Maurice Cusson, “L'effet structurant du contrôle social” (1986)
Introduction


Une édition électronique réalisée à partir de l'article de Maurice Cusson, [professeur et chercheur, Université de Montréal], “L'effet structurant du contrôle social”. Un article publié dans la revue Criminologie, vol. 26, no 2, 1986, pp. 37-62. Numéro intitulé : “La criminologie comparée : hommage à Denis Szabo.” Montréal: Les Presses de l'Université de Montréal.

Introduction

Pendant un moment, j'ai pensé titrer ce texte « La criminalité comme produit du contrôle social ». Je me suis vite ravisé en réalisant que ce titre véhicule deux sens profondément différents : soit que la criminalité est définie au terme d'un processus d'étiquetage, soit qu'elle est soumise à l'influence du contrôle social. C'est ce deuxième sens que je retiens ici, en examinant la question suivante. Jusqu'à quel point les tentatives des êtres humains pour contrôler le crime atteignent-elles leur buts [1] ? 

Il m'apparaît que cette question est au cœur de la criminologie. C'est aussi l'avis de Gassin (1990) selon qui l'objet de notre discipline n'est pas seulement l'action criminelle, mais aussi la « valeur scientifique des moyens de lutte contre la délinquance » (p. 46). Et pourtant, au terme d'une curieuse évolution, les positivistes aussi bien que les interactionnistes l'ont pratiquement évacuée. 

Les criminologues qui s'inscrivent dans la tradition des positivistes italiens croient qu'il ne vaut pas la peine de s'attarder bien longtemps à cette question, car la réponse est d'emblée négative. Selon eux, le contrôle social n'a qu'un effet insignifiant sur le crime, effet largement éclipsé par les facteurs biologiques, économiques, sociaux, etc. qui imposent leur déterminisme à la criminalité. Cette dernière fluctuerait au gré d'influences qui n'ont pas grand-chose à voir avec les moyens de lutte contre le crime. La criminologie pénitentiaire issue du positivisme se donne pour objet d'étude le récidiviste, sa personnalité, sa carrière criminelle et les forces qui le contraignent à la répétition compulsive d'une conduite d'échec. La préoccupation pratique qui l'animait était la découverte d'un traitement de la récidive. Mais, durant les années 1970, la popularisation des bilans largement négatifs sur l'efficacité des psychothérapies fit désespérer de cette solution (Martinson, 1974). Le thème de l'échec revient alors de manière lancinante en criminologie : le délinquant n'est pas seulement inintimidable, comme le pensait Lombroso, il est aussi réfractaire au traitement. Cela pousse les chercheurs à s'évader dans la recherche des « causes profondes » du crime. Malheureusement, plus une cause est profonde, moins elle donne prise à une action pour la supprimer. Le crime en vient alors à être perçu comme les éléments de la nature qui se déchaînent au gré de forces contre lesquelles nous ne pouvons rien. On laisse s'accréditer l'idée que les politiques criminelles n'ont d'effet ni préventif, ni répressif, ni thérapeutique. Il s'ensuit une conséquence théorique majeure : la rupture du rapport de causalité lie la criminalité aux mesures pénales. 
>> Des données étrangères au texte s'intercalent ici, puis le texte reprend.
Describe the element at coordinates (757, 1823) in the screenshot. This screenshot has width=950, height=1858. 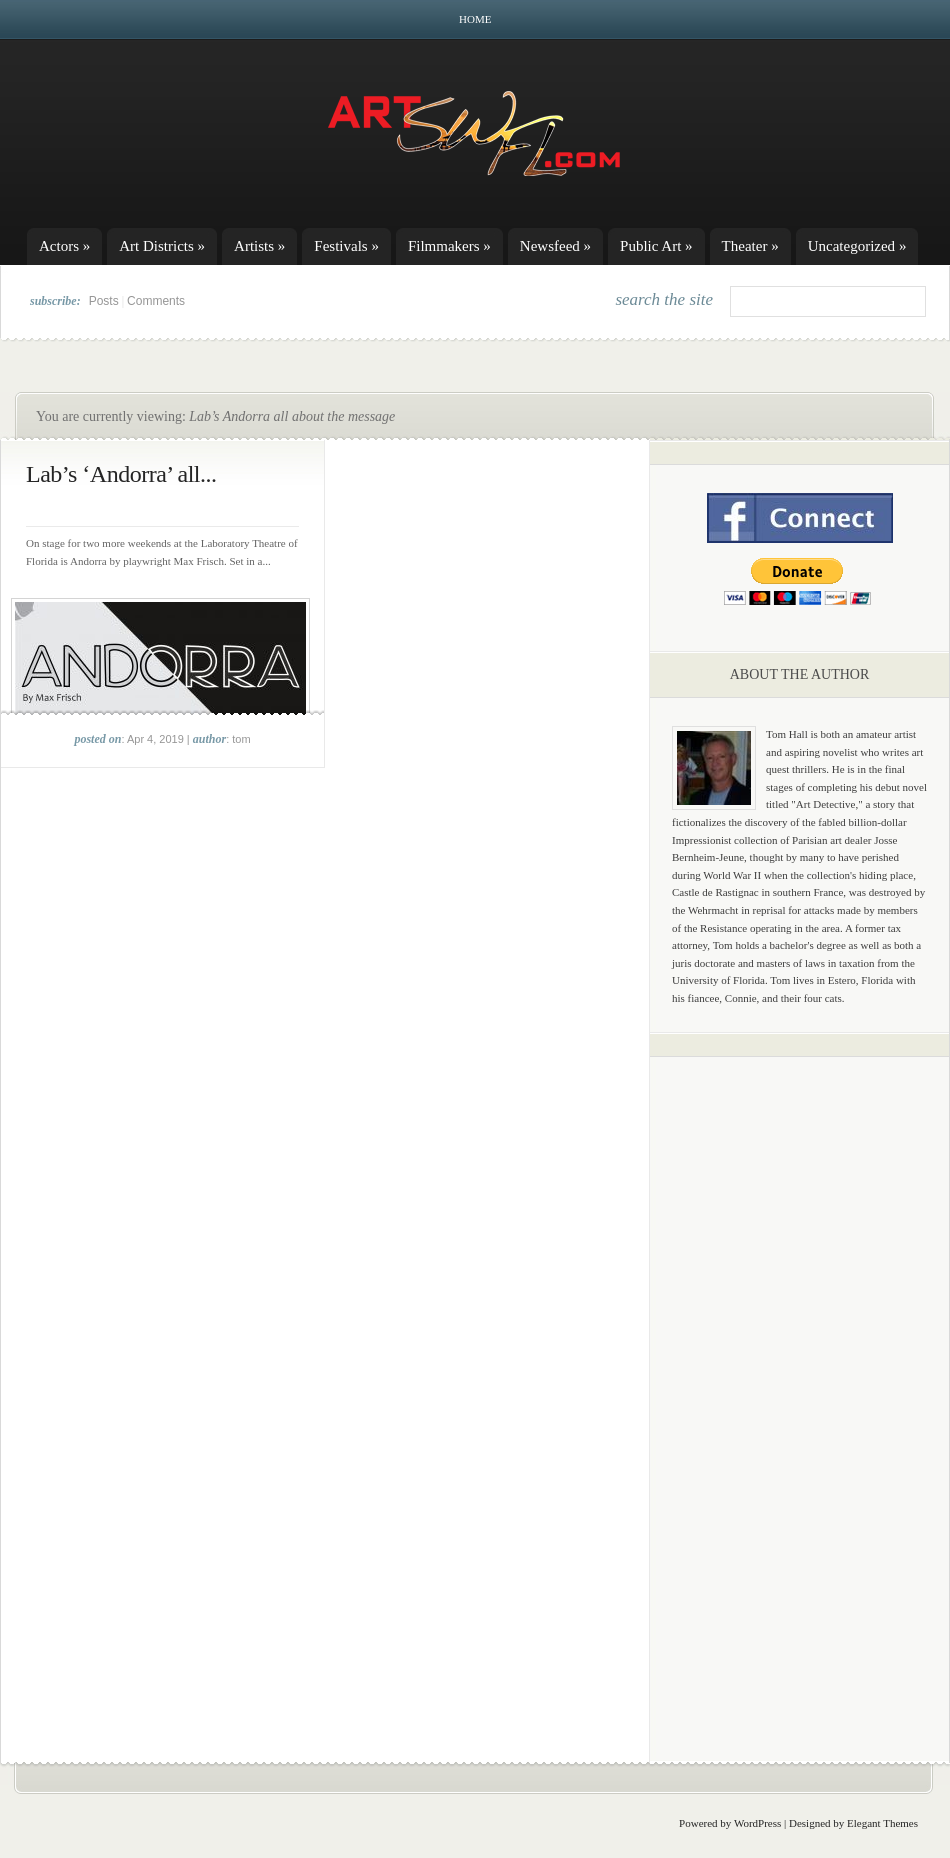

Les interactionnistes et les radicaux ont, eux aussi, tendance à penser que l'efficacité des contrôles sociaux est quasiment nulle. Mais ils vont plus loin. Ils nient la validité de la question elle-même et ils affirment que le vrai problème n'est pas à chercher du côté du crime, mais du côté de l'appareil mis en place pour le construire et le réprimer. Posant que le crime n'est rien d'autre que ce que la loi définit tel, ils se consacrent à l'étude de la criminalisation, du processus d'étiquetage qui transforme un acte quelconque en crime. Ils font de la criminologie une sociologie du pénal qui analyse les processus de création et d'application de la loi. Leur lecture des faits les conduit à la conclusion que l'action contre le crime cause plus de souffrances qu'elle n'en épargne. Ainsi donc, la réaction sociale produit artificiellement du crime, tout en produisant des souffrances très réelles. Il ne s'agit donc pas de s'interroger sur l'efficacité des contrôles sociaux, mais de militer en faveur de la décriminalisation, de la déjudiciarisation, de la dépénalisation et de la défense des droits des détenus. 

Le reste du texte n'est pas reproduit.